About Add-my-pet

Overview of the collection

The collection is complete for large phyla. Chordates are complete at order level, primates at family level.
A variety of related models captures animal life-cycle diversity and quantifies properties in parameters.

Although Dynamic Energy Budget (DEB) theory applies to all organisms, the AmP collection only deals with animals. The reason is that animals eat other organisms, which don't vary that much in chemical composition. Given the habitat, their environment can be characterized by the variables food availability and temperature as a first rough approximation. This characterisation is hard to make "complete" for other organisms, which hampers comparison. Comparison is the most useful asset of this collection.

At 2018/01/01, when the collection had 1000 entries, there were 112 zero-variate data types, and 153 univariate data types, in 588 combinations, written by 125 authors. So, few entries share the same data type combination and the number of data types is very much larger than the number of parameters. This argues for comparison on the basis of parameters, since all parameters were estimated for all species. Moreover, by being mechanistic (= based on first principles), DEB models interprete data, rather than just describe it, so can reveal inconsistencies in data and predict un-measured properties of species as functions of parameters.

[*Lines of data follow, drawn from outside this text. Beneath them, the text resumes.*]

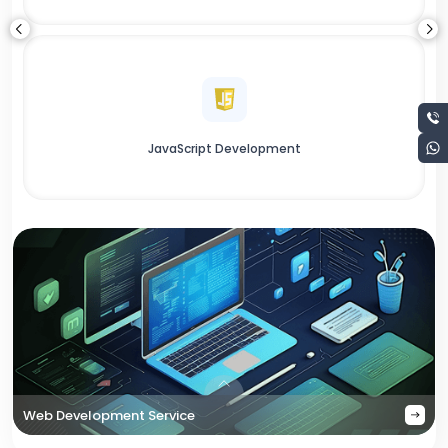
JavaScript Development
Web Development Service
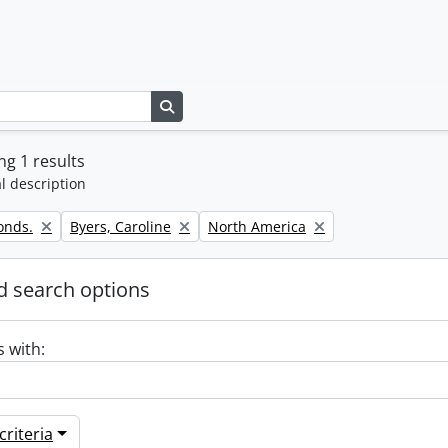
Search in browse page
g 1 results
l description
Remove filter:
Remove filter:
onds.
Byers, Caroline
North America
 search options
s with:
riteria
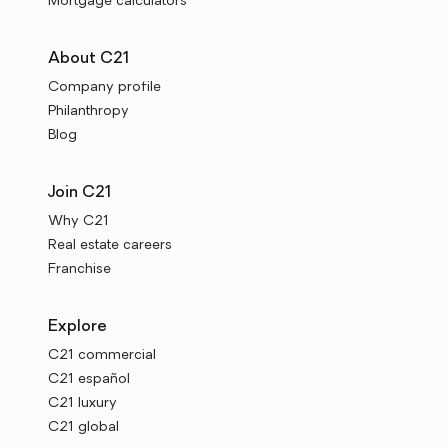
Mortgage calculators
About C21
Company profile
Philanthropy
Blog
Join C21
Why C21
Real estate careers
Franchise
Explore
C21 commercial
C21 español
C21 luxury
C21 global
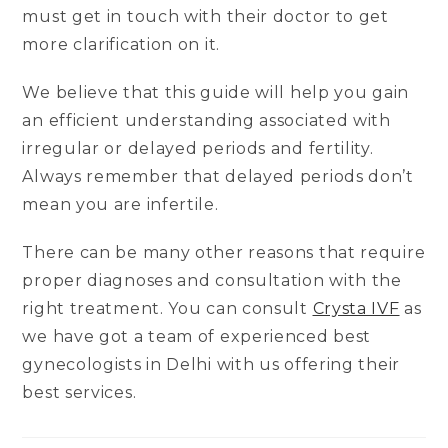
must get in touch with their doctor to get
more clarification on it.
We believe that this guide will help you gain
an efficient understanding associated with
irregular or delayed periods and fertility.
Always remember that delayed periods don’t
mean you are infertile.
There can be many other reasons that require
proper diagnoses and consultation with the
right treatment. You can consult
Crysta IVF
as
we have got a team of experienced best
gynecologists in Delhi with us offering their
best services.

Apart from extant species, the collection also has a number of extinct ones, demonstrating that DEB models can still be applied if data availability is poor. Examples are: Deinosuchus, Pterodaustro, Tyrannosaurus, Archaeopteryx and great auk. Needless to say, however: more data generally reduces uncertainty in parameter values.

Data completeness and mean relative errors

Survivor function of data completness.
The relationship between mean relative error and data completeness.
The relationship between symmetric mean squared error (SMSE) and mean relative error.


Add-my-pet is optimized for learning, training and research. Some of the text on this website might be simplified to improve reading and basic understanding. Files, references, and code are constantly reviewed to avoid errors, but we cannot warrant full correctness of all content.

The entries continue to change as the collection grows for several reasons: errors are spotted and corrected; more data is included; assumptions about data quality change; entries are split up by population; our understanding of what are the best priors to use for particular taxa increases; algorithms for estimation are improved; the model changed.

Add-my-pet makes explicit a number of wide spread scientific problems such as: data quality, differences between experiments etc. The resulting parameter estimates depend on a lot of assumptions concerning which data we choose to include and exclude as well as how the data is interpreted (e.g. what we are willing to assume about the initial conditions of the organism.)